Design, code, and prove correct a recursive algorithm that takes a non-negative integer as its parameter, and that returns a string containing the binary representation of that integer. A review of Binary Numbers appears in the “Background” section of this document.
Code this algorithm as a static method of the main class.
Design, code, and prove correct a recursive algorithm that takes a string as its parameter, and that returns the reversal of the string (i.e., the string written backwards). More formally, the algorithm’s main postcondition is that if the input is an n-character string, c1c2…cn-1cn, then the output is the string cncn-1…c2c1. For example, reversing “abcd” yields “dcba”.

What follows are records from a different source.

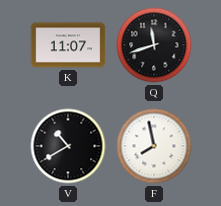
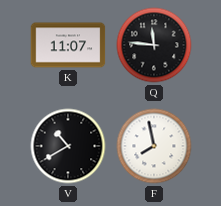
Q: 11:42 -> 11:46
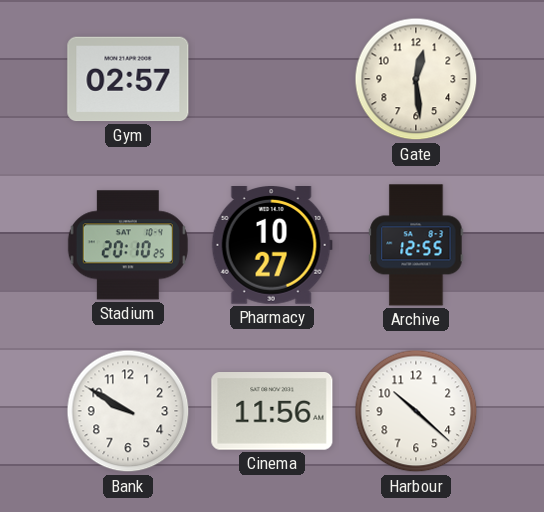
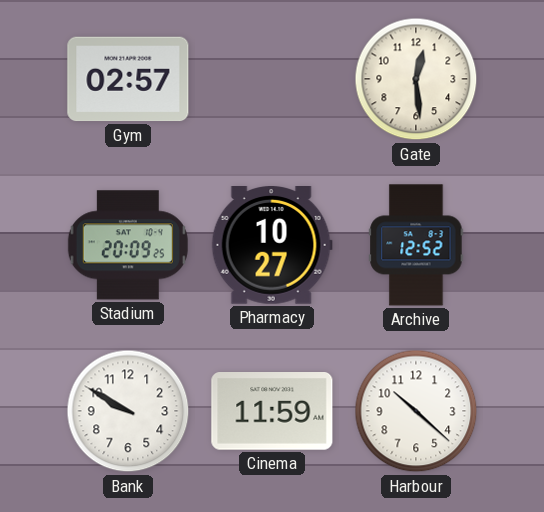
Stadium: 20:10 -> 20:09
Archive: 12:55 -> 12:52
Cinema: 11:56 -> 11:59
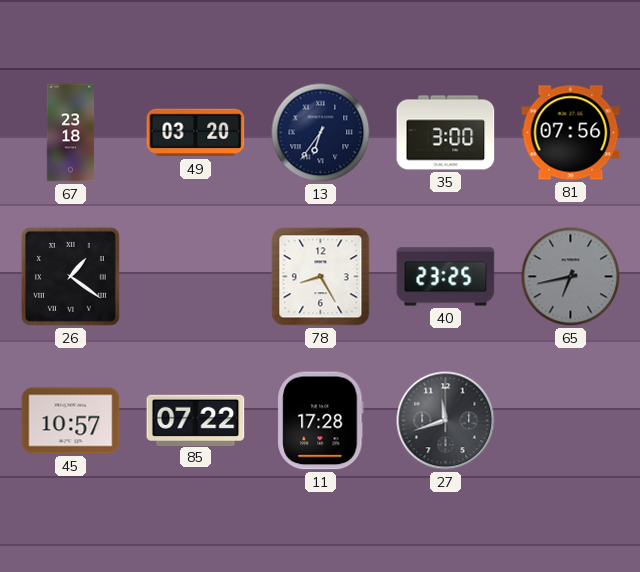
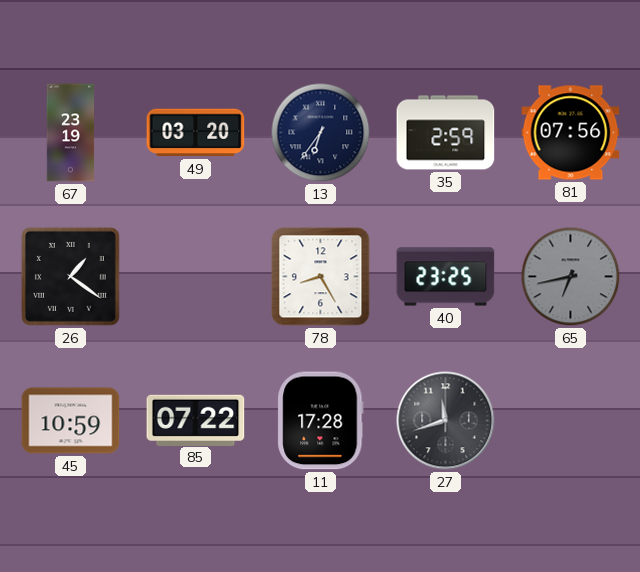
67: 23:18 -> 23:19
35: 3:00 -> 2:59
45: 10:57 -> 10:59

Information on Java Strings and some messages to them that are likely to be useful in this exercise appears in the “Background” section of this document.
Code this algorithm as a static method of the main class.
Students can download both Robot.java and RobotRoom.java from the Web.
Documentation on both classes is also available on the Web. The main documentation page is an index to documentation for all the Java classes written for use with Algorithms and Data Structures: The Science of Computing. To see the documentation for a specific class, click on that class’s name in the left-hand panel of the page.
Turn in your solution to this exercise as directed by your instructor.